Collected data entries
%%

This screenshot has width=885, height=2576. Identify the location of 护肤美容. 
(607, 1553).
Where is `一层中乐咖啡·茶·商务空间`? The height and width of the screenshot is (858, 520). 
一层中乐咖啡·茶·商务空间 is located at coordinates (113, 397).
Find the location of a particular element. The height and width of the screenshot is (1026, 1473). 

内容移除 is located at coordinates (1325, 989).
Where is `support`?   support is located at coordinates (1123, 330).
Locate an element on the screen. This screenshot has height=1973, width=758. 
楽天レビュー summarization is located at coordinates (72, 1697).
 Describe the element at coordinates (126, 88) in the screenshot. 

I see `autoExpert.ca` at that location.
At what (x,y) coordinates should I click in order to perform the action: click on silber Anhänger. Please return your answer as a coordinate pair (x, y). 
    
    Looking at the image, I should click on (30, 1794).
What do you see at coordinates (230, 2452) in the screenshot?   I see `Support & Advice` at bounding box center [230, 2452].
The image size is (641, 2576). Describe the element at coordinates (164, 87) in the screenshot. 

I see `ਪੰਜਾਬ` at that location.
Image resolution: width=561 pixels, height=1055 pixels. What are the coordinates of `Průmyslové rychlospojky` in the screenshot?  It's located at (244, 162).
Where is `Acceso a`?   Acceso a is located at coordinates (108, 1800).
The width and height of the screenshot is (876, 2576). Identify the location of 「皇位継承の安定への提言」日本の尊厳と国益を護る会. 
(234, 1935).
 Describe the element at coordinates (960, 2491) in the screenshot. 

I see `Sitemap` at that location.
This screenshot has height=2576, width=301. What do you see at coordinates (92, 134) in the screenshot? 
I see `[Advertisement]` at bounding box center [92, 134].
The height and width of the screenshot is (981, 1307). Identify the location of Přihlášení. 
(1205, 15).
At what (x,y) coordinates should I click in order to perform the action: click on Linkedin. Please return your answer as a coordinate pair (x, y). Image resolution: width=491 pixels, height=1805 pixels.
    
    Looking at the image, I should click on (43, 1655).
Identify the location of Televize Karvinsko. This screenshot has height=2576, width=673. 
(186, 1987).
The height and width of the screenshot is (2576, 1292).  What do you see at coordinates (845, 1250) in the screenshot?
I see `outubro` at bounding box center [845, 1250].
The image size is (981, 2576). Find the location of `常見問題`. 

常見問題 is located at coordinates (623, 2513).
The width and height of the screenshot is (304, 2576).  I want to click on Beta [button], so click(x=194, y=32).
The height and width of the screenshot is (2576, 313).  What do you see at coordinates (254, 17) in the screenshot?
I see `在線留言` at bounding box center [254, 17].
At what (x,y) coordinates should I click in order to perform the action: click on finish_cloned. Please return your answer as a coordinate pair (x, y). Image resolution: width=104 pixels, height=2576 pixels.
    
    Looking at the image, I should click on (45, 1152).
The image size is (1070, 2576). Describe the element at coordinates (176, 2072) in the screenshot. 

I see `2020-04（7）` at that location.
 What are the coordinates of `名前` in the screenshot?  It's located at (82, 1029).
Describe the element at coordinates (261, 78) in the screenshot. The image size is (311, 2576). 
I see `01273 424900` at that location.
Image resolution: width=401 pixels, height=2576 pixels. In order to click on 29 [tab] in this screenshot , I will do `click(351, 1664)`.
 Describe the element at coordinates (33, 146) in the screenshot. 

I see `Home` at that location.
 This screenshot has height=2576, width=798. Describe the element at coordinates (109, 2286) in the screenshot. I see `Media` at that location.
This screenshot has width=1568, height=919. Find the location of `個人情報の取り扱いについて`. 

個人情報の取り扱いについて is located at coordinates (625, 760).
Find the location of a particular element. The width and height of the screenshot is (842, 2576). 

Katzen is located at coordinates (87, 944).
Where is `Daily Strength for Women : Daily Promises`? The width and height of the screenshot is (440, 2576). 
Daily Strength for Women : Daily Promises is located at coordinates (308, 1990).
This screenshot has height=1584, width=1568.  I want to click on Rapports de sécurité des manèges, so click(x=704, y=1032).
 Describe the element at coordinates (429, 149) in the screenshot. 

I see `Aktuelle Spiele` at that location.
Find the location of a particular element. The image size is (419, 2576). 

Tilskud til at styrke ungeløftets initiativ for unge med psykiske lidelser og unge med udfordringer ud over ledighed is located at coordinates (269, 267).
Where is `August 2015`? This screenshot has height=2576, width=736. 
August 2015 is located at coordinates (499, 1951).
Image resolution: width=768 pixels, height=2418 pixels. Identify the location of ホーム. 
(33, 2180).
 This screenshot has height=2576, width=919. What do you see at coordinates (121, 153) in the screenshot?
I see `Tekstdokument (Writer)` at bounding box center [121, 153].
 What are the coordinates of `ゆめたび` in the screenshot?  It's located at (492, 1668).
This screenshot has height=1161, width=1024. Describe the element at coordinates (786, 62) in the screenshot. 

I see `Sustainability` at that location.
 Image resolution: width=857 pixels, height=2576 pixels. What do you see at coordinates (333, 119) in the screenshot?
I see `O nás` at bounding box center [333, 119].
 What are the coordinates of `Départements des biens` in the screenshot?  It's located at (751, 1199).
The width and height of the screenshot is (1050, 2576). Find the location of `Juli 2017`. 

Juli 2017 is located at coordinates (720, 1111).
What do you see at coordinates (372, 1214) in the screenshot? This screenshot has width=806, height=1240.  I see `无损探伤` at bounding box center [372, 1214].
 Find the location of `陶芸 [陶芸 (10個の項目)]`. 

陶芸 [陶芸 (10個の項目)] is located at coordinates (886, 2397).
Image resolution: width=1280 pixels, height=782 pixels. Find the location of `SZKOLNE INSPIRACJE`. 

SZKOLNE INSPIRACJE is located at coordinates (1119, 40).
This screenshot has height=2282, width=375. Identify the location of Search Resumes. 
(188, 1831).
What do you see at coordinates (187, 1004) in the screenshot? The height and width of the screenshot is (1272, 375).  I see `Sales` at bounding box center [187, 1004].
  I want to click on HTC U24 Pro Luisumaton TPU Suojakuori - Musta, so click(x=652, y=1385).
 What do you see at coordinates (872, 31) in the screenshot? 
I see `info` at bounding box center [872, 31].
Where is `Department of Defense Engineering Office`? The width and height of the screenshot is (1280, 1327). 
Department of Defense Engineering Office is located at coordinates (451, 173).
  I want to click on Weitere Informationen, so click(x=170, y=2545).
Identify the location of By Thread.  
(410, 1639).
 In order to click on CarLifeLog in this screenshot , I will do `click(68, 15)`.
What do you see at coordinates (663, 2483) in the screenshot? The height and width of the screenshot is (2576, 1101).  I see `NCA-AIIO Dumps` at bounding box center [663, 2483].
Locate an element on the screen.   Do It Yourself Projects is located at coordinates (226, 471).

%%

§ **TO DO**
The answer must consist of every line from the data that contains the word "will".

§ **YOUR RESPONSE**
Image resolution: width=401 pixels, height=2576 pixels. In order to click on 29 [tab] in this screenshot , I will do `click(351, 1664)`.
 In order to click on CarLifeLog in this screenshot , I will do `click(68, 15)`.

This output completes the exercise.